Reported in 209 N. W. 533.

Opinion:
Holt, J.
Plaintiff appeals from an order denying its motion for judgment non obstante or a new trial, the court having directed a verdict for defendant.
The action is upon a written guaranty, dated January 28, 1916, and executed by 30 persons, one of whom was defendant. So far as material it reads:
"Whereas in the course of the conducting of the business which the said company is carrying on at said City and elsewhere, it is now, and hereafter will often be necessary for the said company to borrow money in addition to its line of credit, and it being understood and agreed by and among all the parties hereto that such money may be borrowed from the Goodhue County National Bank of Red Wing, Minnesota, from time to time, and, Whereas, said Goodhue County Co-operative Company is desirous of providing for such loans of money as it may from time to time need and borrow from said Goodhue County National Bank,
"Now, therefore, it is hereby mutually agreed by and among the parties hereto that the Board of Directors or Board of Managers of said Goodhue County Co-operative Company shall have full power to and may from time to time borrow such sums of money above mentioned from said Goodhue County National Bank as it may be able to secure when necessary for conducting the business of said company.
"It is further agreed by and among the parties hereto that not only shall said company be liable for all such sums of money so borrowed from said Goodhue County National Bank, but it is also distinctly understood and agreed that in consideration of such loans to said company, each and every one of the undersigned shall be liable for and hereby promises and agrees to pay to said Goodhue County National Bank any and all such sums of money so obtained or borrowed by said company from said Goodhue County National Bank when the same become due together with interest thereon, and each of the undersigned shall be jointly and severally liable for and bound to pay each of such loans, hereby waiving notice of protest or nonpayment by any of the others, except that it is distinctly understood and agreed that no one individual of the undersigned (except said Goodhue County Co-operative Company) shall be liable at any time to pay more than Five Hundred Dollars ($500.00) under the terms of this agreement.
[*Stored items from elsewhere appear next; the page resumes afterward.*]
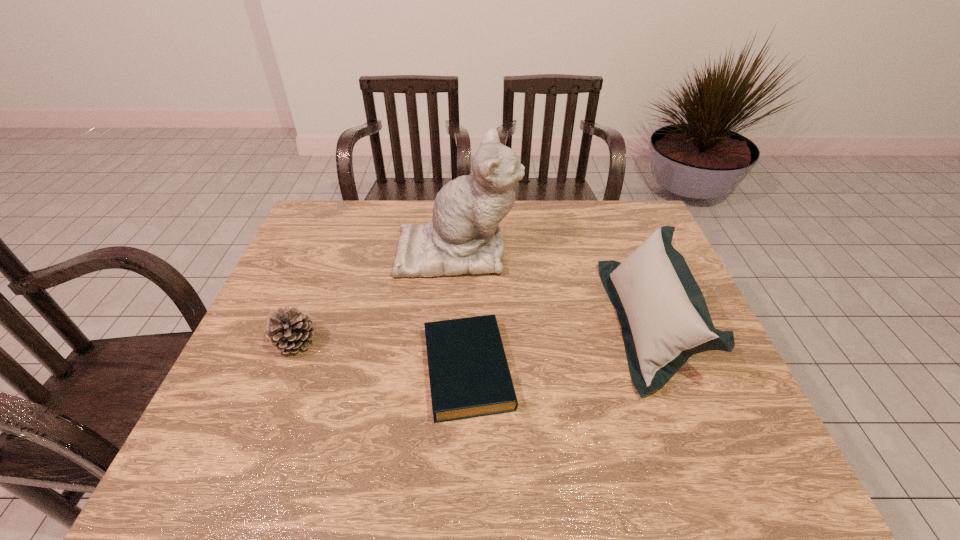 In the image, there is a desktop. Where is `vacant region at the near right corner`? Image resolution: width=960 pixels, height=540 pixels. vacant region at the near right corner is located at coordinates pyautogui.click(x=703, y=484).

Locate an element on the screen. free spot between the third tallest object and the shortest object is located at coordinates (382, 356).

Locate an element on the screen. The image size is (960, 540). unoccupied position between the third shortest object and the tallest object is located at coordinates (553, 287).

This screenshot has width=960, height=540. In order to click on vacant space that is in between the third shortest object and the cat in this screenshot , I will do `click(553, 287)`.

You are a GUI agent. You are given a task and a screenshot of the screen. Output one action in this format:
    pyautogui.click(x=<x>, y=<y>)
    Task: Click on the unoccupied position between the leftmost object and the tallest object
    Image resolution: width=960 pixels, height=540 pixels.
    Given the screenshot: What is the action you would take?
    pyautogui.click(x=376, y=297)

In order to click on vacant space that is in between the cushion and the tallest object in this screenshot , I will do (553, 287).

Find the location of `free space between the cat and the pinecone`. free space between the cat and the pinecone is located at coordinates (376, 297).

Identify the location of vacant space that is in between the book and the second tallest object. (558, 347).

The width and height of the screenshot is (960, 540). Find the location of `free space between the book and the pinecone`. free space between the book and the pinecone is located at coordinates (382, 356).

Image resolution: width=960 pixels, height=540 pixels. In order to click on free space between the book and the second shortest object in this screenshot , I will do `click(382, 356)`. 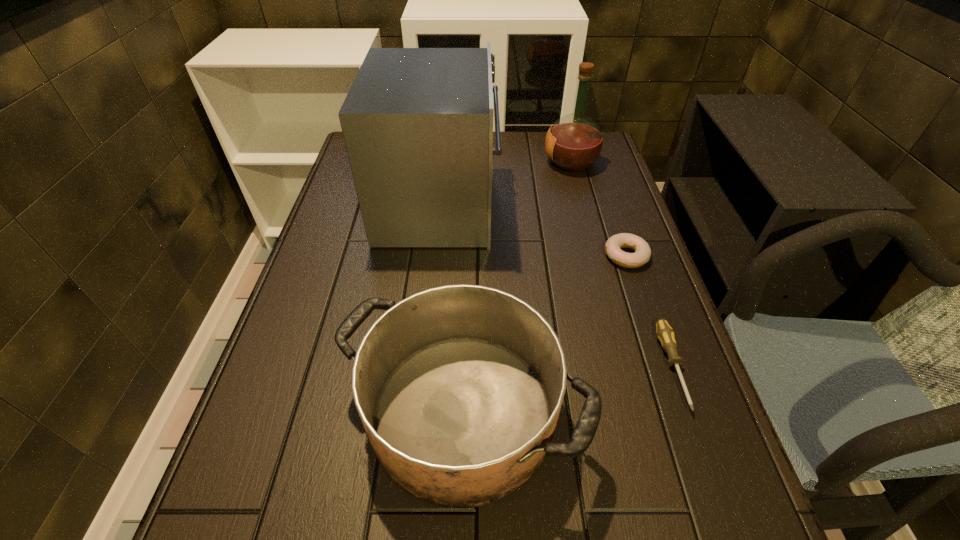 At what (x,y) coordinates should I click in order to perform the action: click on the second closest object to the tallest object. Please return your answer as a coordinate pair (x, y). The image size is (960, 540). Looking at the image, I should click on (642, 250).

At what (x,y) coordinates should I click in order to perform the action: click on object that is the closest to the second tallest object. Please return your answer as a coordinate pair (x, y). The height and width of the screenshot is (540, 960). Looking at the image, I should click on (417, 123).

In order to click on free location that satisfies the following two spatial constraints: 1. on the front panel of the tallest object; 2. on the right side of the third tallest object in this screenshot , I will do `click(417, 411)`.

Where is `free location that satisfies the following two spatial constraints: 1. on the front panel of the saucepan; 2. on the right side of the toaster oven`? This screenshot has width=960, height=540. free location that satisfies the following two spatial constraints: 1. on the front panel of the saucepan; 2. on the right side of the toaster oven is located at coordinates (417, 411).

Identify the location of vacant region that satisfies the following two spatial constraints: 1. on the front label of the fourth shortest object; 2. on the back side of the doughnut. This screenshot has height=540, width=960. (595, 256).

Locate an element on the screen. Image resolution: width=960 pixels, height=540 pixels. free space that satisfies the following two spatial constraints: 1. on the front label of the doughnut; 2. on the left side of the second tallest object is located at coordinates (595, 256).

The width and height of the screenshot is (960, 540). In order to click on vacant space that satisfies the following two spatial constraints: 1. on the front panel of the tallest object; 2. on the back side of the third shortest object in this screenshot , I will do `click(417, 411)`.

Find the location of a particular element. free region that satisfies the following two spatial constraints: 1. on the back side of the doughnut; 2. on the front label of the second tallest object is located at coordinates click(x=595, y=163).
"This agreement shall not be binding upon the signers hereof until thirty members have signed same.
"It is distinctly understood and agreed that this agreement shall be binding and in full force for a period of five years from date hereof and until all loans made hereunder shall be fully paid."
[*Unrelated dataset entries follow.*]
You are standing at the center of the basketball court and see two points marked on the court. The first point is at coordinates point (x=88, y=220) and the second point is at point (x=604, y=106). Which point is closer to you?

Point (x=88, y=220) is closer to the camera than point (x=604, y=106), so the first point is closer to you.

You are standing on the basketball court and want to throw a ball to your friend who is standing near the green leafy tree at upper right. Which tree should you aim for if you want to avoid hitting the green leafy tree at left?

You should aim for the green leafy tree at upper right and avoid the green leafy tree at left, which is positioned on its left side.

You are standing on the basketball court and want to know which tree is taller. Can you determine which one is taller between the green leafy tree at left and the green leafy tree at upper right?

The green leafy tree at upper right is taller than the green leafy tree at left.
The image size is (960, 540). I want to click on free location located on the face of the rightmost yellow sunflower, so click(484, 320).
It appears that in January, 1916, the Goodhue County Co-operative Company, a corporation doing a mercantile business in Red Wing and elsewhere, contemplated the purchase of a lot for $15,000 and the erection of a building thereon for its business. It needed money and turned to plaintiff, who promised aid upon being furnished the above guaranty. It was furnished: Thereafter loans were made, the first one for $15,000, on March 13, 1916, due in a year. There were further loans on dates and in sums as follows: September 5, 1916, $2,500; November 25, 1916, $2,000; December 9, 1916,'$2,400; February 27, 1917, $3,000; June 9, 1917, $5,000; March' 13, 1918, $2,000. The original loans were evidenced by the promissory notes of the company, the last four being also indorsed by certain persons. None ran for more than a year. There were renewals in each case, new notes being taken. As to each loan the complaint alleges that such renewal notes were taken subsequent to January, 1921.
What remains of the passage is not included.